Indissociable du célèbre héros à la houppette qui l'a rendu célèbre, Zep essaie de s'en affranchir en proposant des albums dans un registre plus intime et réaliste. Pour évoquer Un Bruit Étrange et Beau, une ambiance feutrée était nécessaire, celle d'un charmant hôtel à quelques pas du tumulte de Quai des Bulles.
Un Bruit Étrange et Beau est-il dans la continuité d’Une Histoire d’Hommes ? On y retrouve une forme de questionnement sur nos choix, ce que l'on a fait ou pas fait.
Zep : C’est pour moi un thème qui m’intéresse dans tous mes albums. Un Bruit Étrange et Beau est dans la continuité d’Une Histoire d’Hommes surtout graphiquement.
On passe aussi d’une histoire très sonore à un récit dans lequel le principe est l’économie du verbe…
Z. : Oui, même si dans Une Histoire d’Hommes l’univers du rock n’est pas décrit dans une ambiance de concert mais plutôt dans un registre plus intime. Pour Un Bruit Étrange et Beau, j’avais envie de raconter ce que ça peut faire à un homme de ressortir d’un endroit dans lequel le silence a été présent pendant vingt-cinq ans. Pour cela, il fallait aussi essayer de faire comprendre ce que la vie de cet homme a pu être pendant toutes ces années, d’où les premières pages muettes. La bande dessinée se prête très bien à ça, il y a quelque chose de contemplatif dans le dessin. Quand on ne met pas de texte, le danger est que les lecteurs tournent les pages très vite en ayant une impression de rapidité alors qu’il faut au contraire donner une impression de lenteur. C’est quelque chose qu’on ne maîtrise pas complètement, chaque lecteur le vit différemment. Pour moi, c’est une partie de mon dessin qui est plus contemplatif. Ce dessin réaliste là ne vient pas de la bande dessinée, contrairement à mon dessin de Titeuf que j’avais appris en lisant beaucoup dans mon enfance. Ce dessin réaliste, je l’ai appris dans la rue en dessinant des gens, la nature… Il a donc quelque chose de plus lent dans sa lecture.
La composition du récit avec ses trois bandes systématiques donne aussi un rythme à l’album…
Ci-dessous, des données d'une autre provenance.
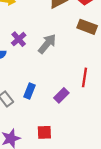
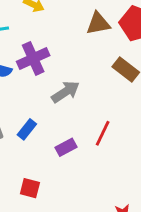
purple cross: (19, 39) -> (33, 58), size x1.5
gray arrow: (47, 44) -> (65, 92), moved

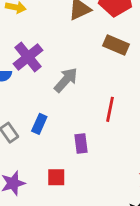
purple rectangle: (66, 147) -> (81, 144), moved, turned -54

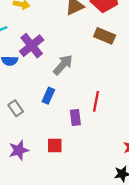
red line: (110, 109) -> (96, 101), moved
blue rectangle: (39, 124) -> (48, 96), moved

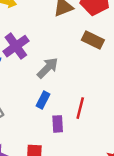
blue rectangle: (48, 96) -> (43, 100), moved

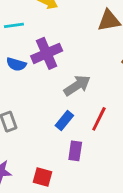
red line: (80, 108) -> (99, 119), moved

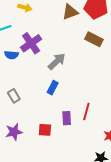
red line: (99, 119) -> (86, 111), moved
purple rectangle: (75, 151) -> (67, 118), moved

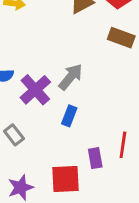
purple cross: (31, 43) -> (35, 90), moved
red square: (45, 130) -> (66, 179), size x1.5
Z. : J’aime bien ce traitement sans bord de case. C’est bien aussi d’avoir un gaufrier pour faire ça, sinon la déambulation risque d’être un peu trop complexe. Le découpage et la mise en scène sont les deux choses que je préfère en bande dessinée mais je suis assez attaché à un format d’image qui varie peu.
La couverture ne donne que très peu d’indices sur le contenu de l’album…
Z. : J’ai beaucoup hésité sur sa composition, j’ai dû en faire quarante-cinq projets. On comprend néanmoins à la fin de l’histoire que cette femme a beaucoup à faire avec ce bruit étrange et beau. La couverture a donc un sens, mais il faut lire le livre au préalable pour le découvrir. J’aimais bien aussi l’idée de rester sur quelque chose d’énigmatique au départ puisque dès que le livre commence, on rentre dans la vie monastique. Le rythme, très lent au départ, s’accélère ensuite.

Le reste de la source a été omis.